Gradient descent parameter optimization method

[This is part of a series of modules on optimization methods]

Once you have a figure-of-merit statistic for how well your model fits your data (for instance, a Least Squares or a Poisson negative log-likelihood statistic), we want to find the model parameters that minimize that statistic.  Lets call this goodness of fit statistic S(theta), where theta is the vector of parameters upon which our model depends (and thus on which the goodness-of-fit parameter depends).
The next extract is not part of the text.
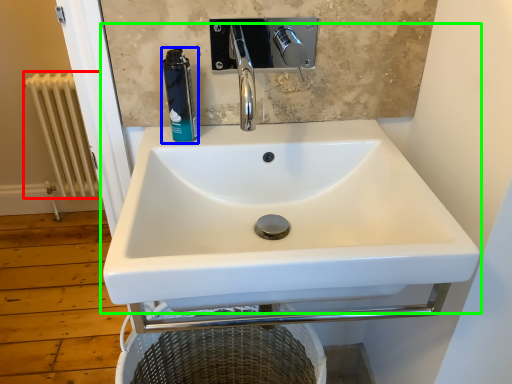 Question: Which object is positioned closest to radiator (highlighted by a red box)? Select from mouthwash (highlighted by a blue box) and sink (highlighted by a green box).

Choices:
 (A) mouthwash
 (B) sink

Answer: (A)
From calculus, we know that S will be locally maximized/minimized (as long as S is differentiable) when the gradient is equal to zero.  To find the minimum of a function using the gradient descent method, you first start with an initial guess of the location of the minimum, theta_0.  You calculate the gradient at that point.  You then choose new parameters in the direction of steepest descent (ie; the direction in which the negative of the gradient is largest).  The step size for each of the parameters depends on the value of the gradient at that point.  This is known as a gradient descent method, or method of steepest descent.  There are lots of extensions to the method. Gradient descent methods tend to have limited applicability to problems in epidemiology/biology where we wish to fit the parameters of a non-linear system of ODE’s to data.  Here are some of the issues that arise

• You need to calculate the gradient of the goodness-of-fit statistic S at each step.  S depends on the model.  This necessitates calculating the gradient of the model at each step, which in turn involves the mother of all partial derivative calculations (particularly when multiple parameters are being optimized), not to mention numerically solving for the gradient at each step (because there is generally no closed form solution for the mathematical models we use).
• As you can see in the plot above, depending on your starting guess for the parameters, the gradient descent procedure can walk to a local, rather than global, minimum.  In my experience in trying to apply gradient descent methods in epidemiology/biology, the goodness-of-fit statistic often has local minima (I determine this by using parameter sweep methods, which we will discuss later).
• Sometimes the procedure never converges to an answer, but rather just keeps hopping back and forth to points in the vicinity of a minimum.
• There is no good graphical way to determine that the procedure has walked to a global, rather than local, minimum in S.
• The procedure cannot be readily parallelized to use distributed computing resources to speed up the computation time.
• No good way, post-hoc to all the computational complexity involved, to include constraints from Bayesian prior-belief on the model parameters in the analysis.  You have to include the constraints into the goodness-of-fit statistic right from the very beginning.